相应的,在用户逻辑代码【function run()】里模拟了两个物体的position、rotation和scale,在循环中分别计算他们对应的MVP矩阵,写入到对应的mvpBuffer里。为了代码简洁,将计算MVP的代码单独打包到了getMVPMatrix这个函数中。
在draw代码中,因为这两个cube用的是同一个顶点数据,所以只需要设置一次setVertexBuffer,然后依次设置每个物体对应的bindGroup,然后再重复draw两遍。
为什么这样就可以显示两个不同状态的cube呢?
在Vertex shader中物体的最终状态只和输入的顶点数据和传入的mvpMatrix相关。当我们重新设置不同的bindGroup的时候,相当于切换了不同的MvpMatrix的输入。管线再次运行的时候,自然就会绘制出不同矩阵对应的状态。
实际操作场景中如果绘制的模型不同,我们可以切换不同的vertexBuffer,比如vertexBuffer1和vertexBuffer2。如果连管线也不同,当然也可以切换对应的pipeline1和pipeline2。
API对管线的配置或数据进行切换仍然是具有比较大的开销的,而且对性能的影响效果是不一样的
消耗最大的是setPipeline。因为它涉及到切换整个vertex shader和fragment shader,还有深度测试、图形组装、颜色混合等相关配置。所以尽量复用pipeline。
其次是setVertexBuffer。因为它会根据管线配置要去识别和转换顶点数据。shader内部还要对应的生成一些局部变量。
最小的是setBindGroup。它本身作为外部或者全局变量的引入,对管线本身的配置没有影响。大多数情况下只是内存指针的拷贝或者重新定向而已,是一种效率很高的操作。

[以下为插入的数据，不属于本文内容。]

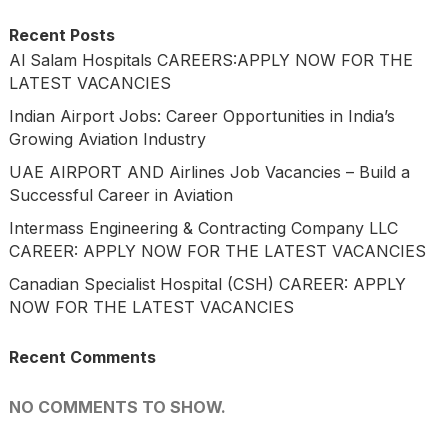
Recent Posts
Al Salam Hospitals CAREERS:APPLY NOW FOR THE
LATEST VACANCIES
Indian Airport Jobs: Career Opportunities in India’s
Growing Aviation Industry
UAE AIRPORT AND Airlines Job Vacancies – Build a
Successful Career in Aviation
Intermass Engineering & Contracting Company LLC
CAREER: APPLY NOW FOR THE LATEST VACANCIES
Canadian Specialist Hospital (CSH) CAREER: APPLY
NOW FOR THE LATEST VACANCIES
Recent Comments
NO COMMENTS TO SHOW.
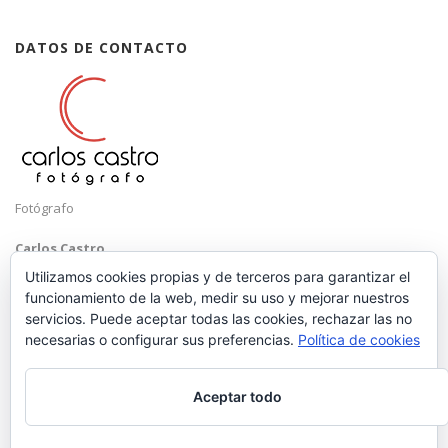
DATOS DE CONTACTO
Fotógrafo
Carlos Castro
Málaga
Utilizamos cookies propias y de terceros para garantizar el
funcionamiento de la web, medir su uso y mejorar nuestros
Mobile: +34 652 83 71 98
servicios. Puede aceptar todas las cookies, rechazar las no
Email:
hola@carloscastrofotografo.com
necesarias o configurar sus preferencias.
Política de cookies
Aceptar todo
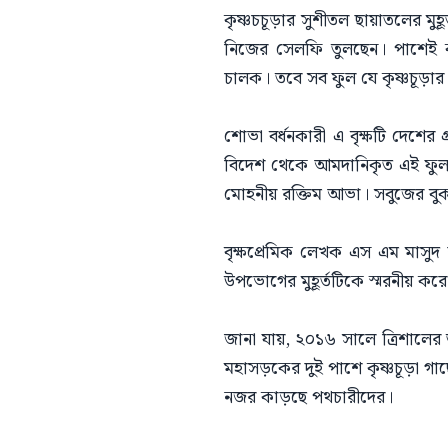
কৃষ্ণচচূড়ার সুশীতল ছায়াতলের মু
নিজের সেলফি তুলছেন। পাশেই কৃষ্ণ
চালক। তবে সব ফুল যে কৃষ্ণচূড়া
শোভা বর্ধনকারী এ বৃক্ষটি দেশের
বিদেশ থেকে আমদানিকৃত এই ফুল 
মোহনীয় রক্তিম আভা। সবুজের বুক
বৃক্ষপ্রেমিক লেখক এস এম মাসুদ 
উপভোগের মুহূর্তটিকে স্মরনীয় করে
জানা যায়, ২০১৬ সালে ত্রিশালের 
মহাসড়কের দুই পাশে কৃষ্ণচূড়া 
নজর কাড়ছে পথচারীদের।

所以,绘制一个管线的时候,最好先把符合管线相关的所有物体都画完,在切换下一个。同理,在绘制一个模型顶点的时候,尽量先把相关的物体都先绘制完,在切换下一个顶点模型进行绘制。对于bindGroup,它的内部其实对应着不同的buffer,虽然切换效率很高,但是本质上每次切换都是需要内存指针做重新定位寻址,所以也要遵循同样的道理,也应该尽量复用。
demo3:cubesOffsets.ts
import basicVert from './shaders/basic.vert.wgsl?raw'
import positionFrag from './shaders/position.frag.wgsl?raw'
import * as cube from './util/cube'
import { getMvpMatrix } from './util/math'
// initialize webgpu device & config canvas context
async function initWebGPU(canvas: HTMLCanvasElement) {
if(!navigator.gpu)
throw new Error('Not Support WebGPU')
const adapter = await navigator.gpu.requestAdapter()
if (!adapter)
throw new Error('No Adapter Found')
const device = await adapter.requestDevice()
const context = canvas.getContext('webgpu') as GPUCanvasContext
const format = navigator.gpu.getPreferredCanvasFormat ? navigator.gpu.getPreferredCanvasFormat() : context.getPreferredFormat(adapter)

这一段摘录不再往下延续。